**Description of the task**
Go through the entries, filter for the word "Receitas", and copy every line that has it.

**Input material**
======

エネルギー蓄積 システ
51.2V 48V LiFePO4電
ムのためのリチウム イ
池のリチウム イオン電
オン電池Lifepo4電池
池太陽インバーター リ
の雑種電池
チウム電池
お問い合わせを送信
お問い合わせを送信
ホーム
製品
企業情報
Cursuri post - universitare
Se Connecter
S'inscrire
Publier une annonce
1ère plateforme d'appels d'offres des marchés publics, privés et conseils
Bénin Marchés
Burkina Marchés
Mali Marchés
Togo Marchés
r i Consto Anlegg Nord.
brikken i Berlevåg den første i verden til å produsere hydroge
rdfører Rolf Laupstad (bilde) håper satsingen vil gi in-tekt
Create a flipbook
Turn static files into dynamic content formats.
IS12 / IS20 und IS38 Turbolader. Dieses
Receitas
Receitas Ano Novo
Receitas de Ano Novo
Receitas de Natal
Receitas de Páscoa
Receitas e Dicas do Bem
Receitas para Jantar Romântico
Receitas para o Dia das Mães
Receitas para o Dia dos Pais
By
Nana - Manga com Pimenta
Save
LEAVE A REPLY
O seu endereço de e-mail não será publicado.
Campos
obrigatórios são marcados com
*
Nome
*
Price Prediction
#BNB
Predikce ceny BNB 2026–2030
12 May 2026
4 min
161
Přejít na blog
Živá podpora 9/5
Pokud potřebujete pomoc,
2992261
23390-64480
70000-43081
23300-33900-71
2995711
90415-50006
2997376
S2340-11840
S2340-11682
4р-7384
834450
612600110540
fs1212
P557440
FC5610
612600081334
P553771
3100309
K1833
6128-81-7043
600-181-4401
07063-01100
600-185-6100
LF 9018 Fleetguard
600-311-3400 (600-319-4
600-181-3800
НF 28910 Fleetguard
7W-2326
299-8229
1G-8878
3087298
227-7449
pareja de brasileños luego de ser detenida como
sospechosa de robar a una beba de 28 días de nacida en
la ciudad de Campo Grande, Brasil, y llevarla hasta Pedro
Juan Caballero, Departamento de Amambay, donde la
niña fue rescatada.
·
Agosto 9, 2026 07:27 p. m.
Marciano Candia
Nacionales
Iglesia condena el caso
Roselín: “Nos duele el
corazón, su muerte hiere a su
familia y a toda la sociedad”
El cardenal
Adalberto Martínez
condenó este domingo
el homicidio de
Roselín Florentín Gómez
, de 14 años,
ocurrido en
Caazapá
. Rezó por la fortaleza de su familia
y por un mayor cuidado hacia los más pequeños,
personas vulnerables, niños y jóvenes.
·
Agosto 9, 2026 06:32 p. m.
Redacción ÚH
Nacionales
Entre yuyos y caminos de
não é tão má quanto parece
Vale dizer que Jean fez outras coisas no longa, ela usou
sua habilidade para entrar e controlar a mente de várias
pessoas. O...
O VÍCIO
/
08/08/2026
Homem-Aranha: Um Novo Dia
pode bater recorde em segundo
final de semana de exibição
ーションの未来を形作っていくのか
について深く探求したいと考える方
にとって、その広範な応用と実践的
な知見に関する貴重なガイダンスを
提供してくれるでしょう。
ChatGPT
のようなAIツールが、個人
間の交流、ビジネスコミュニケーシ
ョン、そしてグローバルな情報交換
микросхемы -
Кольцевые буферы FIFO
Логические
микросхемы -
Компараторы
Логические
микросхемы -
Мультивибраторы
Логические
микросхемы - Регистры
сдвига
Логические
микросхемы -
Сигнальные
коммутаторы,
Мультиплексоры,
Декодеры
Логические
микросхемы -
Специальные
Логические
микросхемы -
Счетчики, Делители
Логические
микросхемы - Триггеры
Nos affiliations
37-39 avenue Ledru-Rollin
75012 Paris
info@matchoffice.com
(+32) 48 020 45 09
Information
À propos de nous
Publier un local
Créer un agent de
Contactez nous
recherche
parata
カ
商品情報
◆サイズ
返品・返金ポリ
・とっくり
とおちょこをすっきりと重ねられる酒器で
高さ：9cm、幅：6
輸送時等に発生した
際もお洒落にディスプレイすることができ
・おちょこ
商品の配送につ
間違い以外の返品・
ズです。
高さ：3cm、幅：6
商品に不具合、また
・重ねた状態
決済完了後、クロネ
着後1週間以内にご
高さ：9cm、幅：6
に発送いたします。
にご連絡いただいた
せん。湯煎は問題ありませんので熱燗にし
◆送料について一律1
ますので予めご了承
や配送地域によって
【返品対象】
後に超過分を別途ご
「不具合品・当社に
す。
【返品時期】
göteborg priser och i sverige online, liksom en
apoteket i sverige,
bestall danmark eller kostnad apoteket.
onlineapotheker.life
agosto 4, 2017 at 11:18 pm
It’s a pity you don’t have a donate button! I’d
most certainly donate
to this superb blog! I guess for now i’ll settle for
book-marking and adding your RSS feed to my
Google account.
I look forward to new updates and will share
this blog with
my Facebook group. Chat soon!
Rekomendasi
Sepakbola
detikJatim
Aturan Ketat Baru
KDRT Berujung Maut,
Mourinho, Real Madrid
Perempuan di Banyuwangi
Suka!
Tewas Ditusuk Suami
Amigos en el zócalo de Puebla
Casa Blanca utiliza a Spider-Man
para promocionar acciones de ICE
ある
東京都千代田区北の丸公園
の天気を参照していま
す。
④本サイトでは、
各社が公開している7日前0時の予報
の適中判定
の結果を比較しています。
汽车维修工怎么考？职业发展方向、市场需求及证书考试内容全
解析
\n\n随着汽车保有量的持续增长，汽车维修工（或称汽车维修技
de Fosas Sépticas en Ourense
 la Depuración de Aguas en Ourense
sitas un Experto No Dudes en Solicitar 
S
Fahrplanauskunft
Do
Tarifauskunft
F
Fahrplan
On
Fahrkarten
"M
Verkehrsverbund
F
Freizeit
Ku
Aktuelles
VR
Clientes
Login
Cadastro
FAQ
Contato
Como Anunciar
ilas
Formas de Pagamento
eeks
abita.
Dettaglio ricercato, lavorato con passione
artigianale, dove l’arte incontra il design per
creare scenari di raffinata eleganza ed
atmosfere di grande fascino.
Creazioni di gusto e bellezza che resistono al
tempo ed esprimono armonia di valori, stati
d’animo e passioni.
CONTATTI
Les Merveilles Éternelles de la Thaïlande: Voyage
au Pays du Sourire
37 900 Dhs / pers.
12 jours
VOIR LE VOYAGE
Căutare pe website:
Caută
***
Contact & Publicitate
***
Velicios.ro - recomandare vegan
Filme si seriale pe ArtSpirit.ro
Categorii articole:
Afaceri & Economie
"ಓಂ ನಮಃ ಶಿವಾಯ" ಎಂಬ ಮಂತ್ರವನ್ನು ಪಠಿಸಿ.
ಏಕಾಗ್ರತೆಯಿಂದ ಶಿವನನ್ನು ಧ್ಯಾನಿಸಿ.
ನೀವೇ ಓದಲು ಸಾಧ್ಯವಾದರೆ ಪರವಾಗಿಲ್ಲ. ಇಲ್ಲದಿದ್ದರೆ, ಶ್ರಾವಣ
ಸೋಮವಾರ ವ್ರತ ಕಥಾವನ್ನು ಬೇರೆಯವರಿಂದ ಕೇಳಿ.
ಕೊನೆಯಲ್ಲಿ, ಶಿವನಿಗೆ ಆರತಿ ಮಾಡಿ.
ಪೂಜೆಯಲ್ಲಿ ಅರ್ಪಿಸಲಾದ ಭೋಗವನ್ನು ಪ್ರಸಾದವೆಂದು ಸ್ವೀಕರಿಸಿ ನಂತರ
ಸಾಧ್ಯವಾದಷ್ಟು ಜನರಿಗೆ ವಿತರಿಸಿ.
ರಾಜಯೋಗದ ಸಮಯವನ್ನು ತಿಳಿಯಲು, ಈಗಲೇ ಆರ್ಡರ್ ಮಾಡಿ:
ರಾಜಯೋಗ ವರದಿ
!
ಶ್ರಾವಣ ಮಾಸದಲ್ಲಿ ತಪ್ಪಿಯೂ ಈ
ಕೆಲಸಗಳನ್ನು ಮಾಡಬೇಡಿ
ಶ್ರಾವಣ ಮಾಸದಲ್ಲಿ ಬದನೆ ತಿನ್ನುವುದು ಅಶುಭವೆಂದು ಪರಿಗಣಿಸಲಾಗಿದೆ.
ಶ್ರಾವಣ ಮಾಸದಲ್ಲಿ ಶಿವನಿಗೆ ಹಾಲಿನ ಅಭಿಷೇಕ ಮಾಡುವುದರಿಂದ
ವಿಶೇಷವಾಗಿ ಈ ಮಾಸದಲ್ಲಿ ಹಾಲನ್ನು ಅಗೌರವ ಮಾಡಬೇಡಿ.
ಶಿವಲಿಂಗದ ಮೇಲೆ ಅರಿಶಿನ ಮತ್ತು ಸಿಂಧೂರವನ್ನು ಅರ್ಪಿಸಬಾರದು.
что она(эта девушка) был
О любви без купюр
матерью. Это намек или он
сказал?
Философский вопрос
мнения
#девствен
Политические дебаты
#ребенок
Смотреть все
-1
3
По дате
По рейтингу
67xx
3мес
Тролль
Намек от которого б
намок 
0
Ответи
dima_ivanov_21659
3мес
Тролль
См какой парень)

======

**Solution for this problem**
Receitas
Receitas Ano Novo
Receitas de Ano Novo
Receitas de Natal
Receitas de Páscoa
Receitas e Dicas do Bem
Receitas para Jantar Romântico
Receitas para o Dia das Mães
Receitas para o Dia dos Pais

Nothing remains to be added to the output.